Ganz nah im Kreise der Kinder erlebte Marlene Deutz die liebevoll gestaltete Abschieds-Schulstunde mit Vorträgen der Kinder und Beiträgen des Kollegiums in gesungener und gereimter Form. „Probiers mal mit Gemütlichkeit”, empfahlen die Kollegen der neuen Ruheständlerin. Damit es aber in Höfen nicht zu ruhig wird, gaben ihr Kinder und Lehrer ein wenig Arbeit mit auf den Weg. Mehrere Obstbäume als Geschenk sollen langfristig an die schöne Schulzeit erinnern, oder wie Anja Joye es als Elternpflegschaftsvorsitzende es ausdrückte: „Jetzt kommt die Zeit des Erntens.”
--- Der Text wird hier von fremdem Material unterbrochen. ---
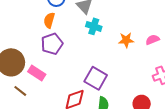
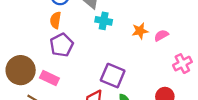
pink semicircle: (152, 40) -> (161, 35), moved

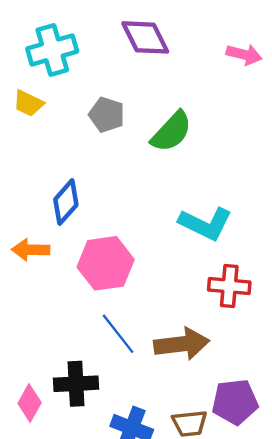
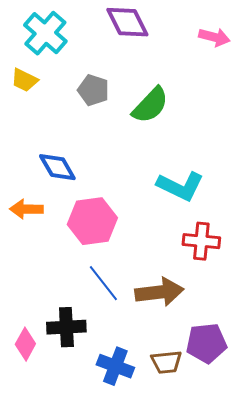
cyan cross: (52, 50) -> (45, 33), turned -33
blue diamond: (66, 202) -> (57, 167), turned -72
Zuvor hatten Gertrud Faymonville als Schulleiterin des Standortes Mützenich-Kalterherberg und die Kinder auf die Feierstunde eingestimmt. Hilmar Weber, dem ehemaligen Leiter der Grundschule Kalterherberg und jahrzehntelangen Wegbegleiter war es vorbehalten, die Entlassungsurkunde zu überreichen. Weber versicherte der verdienten Kollegin, dass sie sich stets für die Belange und Bedürfnisse der Kinder eingesetzt haben. Verständnisvoll sei sie „den großen und kleinen Anliegen der Kinder” begegnet und habe auch stets deren Eigenheiten akzeptiert. Zudem sei sie den Eltern immer eine wertvolle Ratgeberin gewesen und habe Beständigkeit bewiesen in den vielen Phasen der Veränderungen des Schulwesens.

Für den Schulträger überbrachte Hermanns Mertens von als allgemeiner Vertreter der Bürgermeisterin die besten Wünsche der Stadt verbunden mit zwei Karten für die Monschau-Klassik.

Die Schüler überreichten mit viele Liebe gemalte Bilder und Pastor Karl Schnitzler versicherte, dass Marlene Deutz stets eine gute Kooperation mit der Pfarre St. Lambertus gepflegt habe.

In bester Erinnerung

Marlene Deutz war es dann vorbehalten, das letzte Wort in dieser Stunde des Abschieds zu sprechen. Ganz kurz begehrten die Kinder noch einmal auf als Marlene Deutz ankündigte, dass sie ihnen noch einmal Hausaufgaben mit auf den Weg geben müsse, die da lauteten: „Spielen, Lachen und Mama und Papa helfen.”

An dieser Aufgabe hatten die Kinder jedoch nichts auszusetzen, und so werden sie Marlene Deutz wohl in bester Erinnerung behalten, nicht zuletzt auch deshalb, weil es zum Abschied für alle Kinder noch eine dicke Tüte Gummibärchen gab.